>>>

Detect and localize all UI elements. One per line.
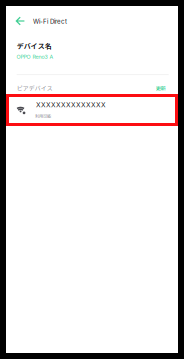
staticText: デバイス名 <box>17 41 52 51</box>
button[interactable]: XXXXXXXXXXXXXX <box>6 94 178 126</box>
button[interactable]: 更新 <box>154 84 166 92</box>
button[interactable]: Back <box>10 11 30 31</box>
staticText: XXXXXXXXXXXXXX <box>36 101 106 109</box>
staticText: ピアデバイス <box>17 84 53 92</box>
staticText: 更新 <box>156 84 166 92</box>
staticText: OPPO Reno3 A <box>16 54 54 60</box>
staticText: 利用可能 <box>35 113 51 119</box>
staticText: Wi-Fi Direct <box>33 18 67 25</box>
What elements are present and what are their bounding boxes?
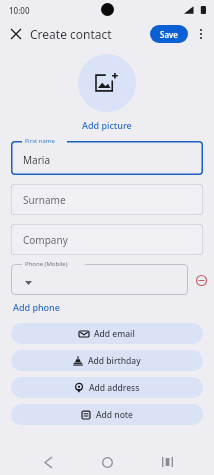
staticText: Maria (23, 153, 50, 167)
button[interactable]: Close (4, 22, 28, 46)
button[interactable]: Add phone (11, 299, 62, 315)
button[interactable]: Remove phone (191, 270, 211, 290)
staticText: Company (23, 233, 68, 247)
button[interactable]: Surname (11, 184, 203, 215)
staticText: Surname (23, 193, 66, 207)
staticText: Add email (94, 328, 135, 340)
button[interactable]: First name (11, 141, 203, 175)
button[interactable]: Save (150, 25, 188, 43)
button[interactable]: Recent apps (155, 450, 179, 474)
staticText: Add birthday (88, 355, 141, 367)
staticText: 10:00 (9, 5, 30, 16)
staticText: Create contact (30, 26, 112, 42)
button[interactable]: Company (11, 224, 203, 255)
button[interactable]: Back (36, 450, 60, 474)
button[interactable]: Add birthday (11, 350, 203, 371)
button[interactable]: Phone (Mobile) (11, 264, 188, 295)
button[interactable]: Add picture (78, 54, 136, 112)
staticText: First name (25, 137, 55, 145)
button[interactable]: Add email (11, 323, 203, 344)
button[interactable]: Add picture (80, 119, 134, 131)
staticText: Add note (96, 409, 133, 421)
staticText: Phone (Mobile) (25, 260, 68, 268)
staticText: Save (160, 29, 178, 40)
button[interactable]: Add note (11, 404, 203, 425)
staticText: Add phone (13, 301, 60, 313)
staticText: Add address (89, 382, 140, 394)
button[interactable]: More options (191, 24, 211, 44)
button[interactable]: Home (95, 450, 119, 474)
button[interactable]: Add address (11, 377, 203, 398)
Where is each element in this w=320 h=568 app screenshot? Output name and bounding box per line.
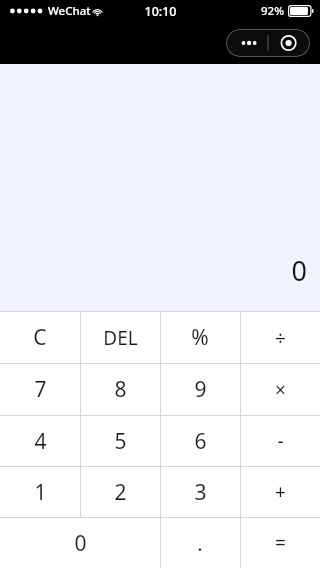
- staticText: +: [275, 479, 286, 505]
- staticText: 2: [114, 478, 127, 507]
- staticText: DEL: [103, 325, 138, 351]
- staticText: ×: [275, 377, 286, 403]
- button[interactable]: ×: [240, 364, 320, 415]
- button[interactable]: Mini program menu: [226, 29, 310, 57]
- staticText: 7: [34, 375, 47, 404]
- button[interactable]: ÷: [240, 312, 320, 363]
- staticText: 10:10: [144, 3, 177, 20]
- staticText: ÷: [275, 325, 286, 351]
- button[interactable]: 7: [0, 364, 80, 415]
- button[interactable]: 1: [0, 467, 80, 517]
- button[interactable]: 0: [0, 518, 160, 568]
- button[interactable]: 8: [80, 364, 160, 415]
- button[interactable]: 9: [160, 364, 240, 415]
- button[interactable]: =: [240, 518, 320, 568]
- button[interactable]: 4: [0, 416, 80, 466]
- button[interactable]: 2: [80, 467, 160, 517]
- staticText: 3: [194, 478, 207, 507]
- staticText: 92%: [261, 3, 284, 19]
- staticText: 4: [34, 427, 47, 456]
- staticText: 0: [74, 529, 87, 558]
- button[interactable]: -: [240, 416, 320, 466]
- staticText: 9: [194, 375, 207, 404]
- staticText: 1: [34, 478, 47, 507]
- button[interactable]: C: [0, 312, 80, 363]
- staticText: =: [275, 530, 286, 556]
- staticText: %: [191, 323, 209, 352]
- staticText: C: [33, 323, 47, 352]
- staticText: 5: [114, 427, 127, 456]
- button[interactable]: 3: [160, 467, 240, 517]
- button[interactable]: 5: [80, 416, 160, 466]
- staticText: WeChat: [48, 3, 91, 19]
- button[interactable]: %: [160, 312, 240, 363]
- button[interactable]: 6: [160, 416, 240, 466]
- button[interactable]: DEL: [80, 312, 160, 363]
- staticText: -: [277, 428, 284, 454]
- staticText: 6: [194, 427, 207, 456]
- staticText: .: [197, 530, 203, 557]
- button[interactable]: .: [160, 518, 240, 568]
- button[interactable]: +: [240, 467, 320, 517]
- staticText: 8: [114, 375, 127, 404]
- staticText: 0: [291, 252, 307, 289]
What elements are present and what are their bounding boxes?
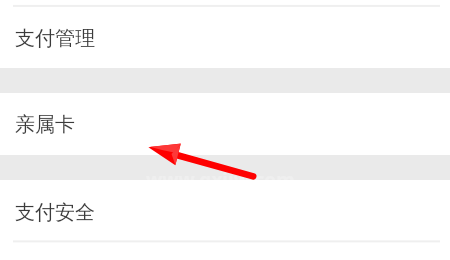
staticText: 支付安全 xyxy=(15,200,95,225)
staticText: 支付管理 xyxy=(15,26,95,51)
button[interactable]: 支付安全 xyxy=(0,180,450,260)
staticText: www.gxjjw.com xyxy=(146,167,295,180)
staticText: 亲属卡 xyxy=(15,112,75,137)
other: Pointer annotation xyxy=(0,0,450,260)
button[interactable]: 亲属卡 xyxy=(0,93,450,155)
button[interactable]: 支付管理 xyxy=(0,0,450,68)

<<<
>>>

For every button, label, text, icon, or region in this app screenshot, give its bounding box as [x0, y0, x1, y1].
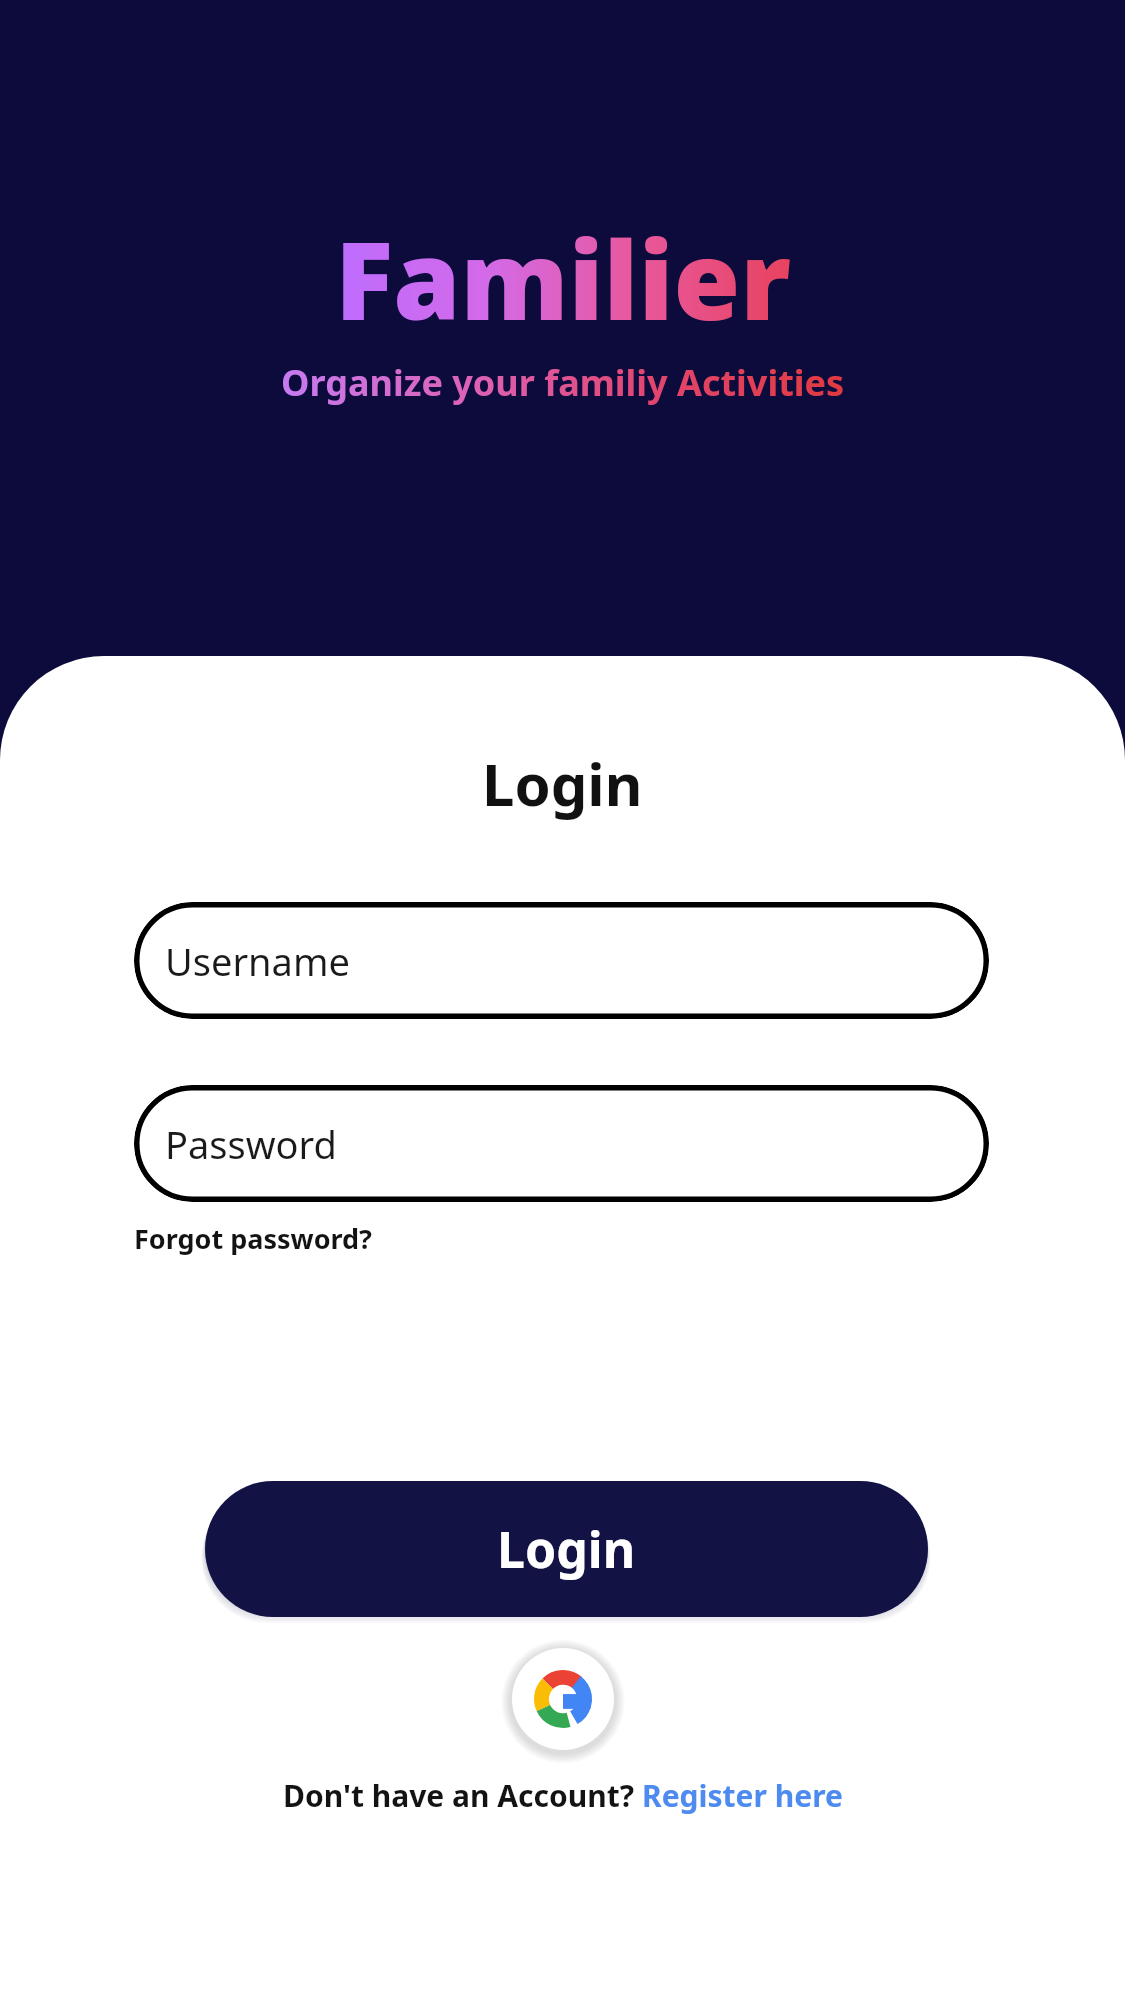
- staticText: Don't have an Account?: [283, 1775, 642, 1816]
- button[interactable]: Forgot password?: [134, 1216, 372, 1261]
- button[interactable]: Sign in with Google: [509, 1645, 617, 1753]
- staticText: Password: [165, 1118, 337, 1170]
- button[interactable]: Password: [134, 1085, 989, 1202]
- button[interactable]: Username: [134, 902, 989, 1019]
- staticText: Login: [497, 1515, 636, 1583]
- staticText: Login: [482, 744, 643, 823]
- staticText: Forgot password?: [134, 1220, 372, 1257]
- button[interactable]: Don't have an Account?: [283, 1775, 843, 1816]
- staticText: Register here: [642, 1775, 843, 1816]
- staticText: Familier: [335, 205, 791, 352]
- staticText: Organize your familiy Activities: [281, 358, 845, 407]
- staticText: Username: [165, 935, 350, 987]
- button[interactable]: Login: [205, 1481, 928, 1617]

<<<

• _What the exercise asks_
Each line of the entries above that contains "email" must be copied into the answer.

• _Task result_
staticText: Add email (94, 328, 135, 340)
button[interactable]: Add email (11, 323, 203, 344)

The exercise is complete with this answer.